[Saved entries]
BEGIN

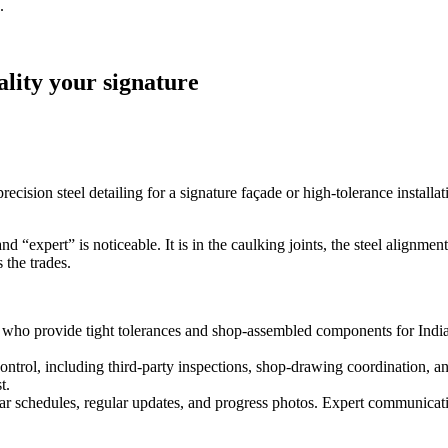
.
lity your signature
cision steel detailing for a signature façade or high‑tolerance installa
expert” is noticeable. It is in the caulking joints, the steel alignment,
 the trades.
who provide tight tolerances and shop‑assembled components for Indiana
control, including third‑party inspections, shop-drawing coordination, a
t.
 schedules, regular updates, and progress photos. Expert communicatio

END

**TASK REQUIREMENTS**.
Only a number is wanted here: the count of lines in the data that contain the string "signature".

**EXERCISE OUTPUT**.
2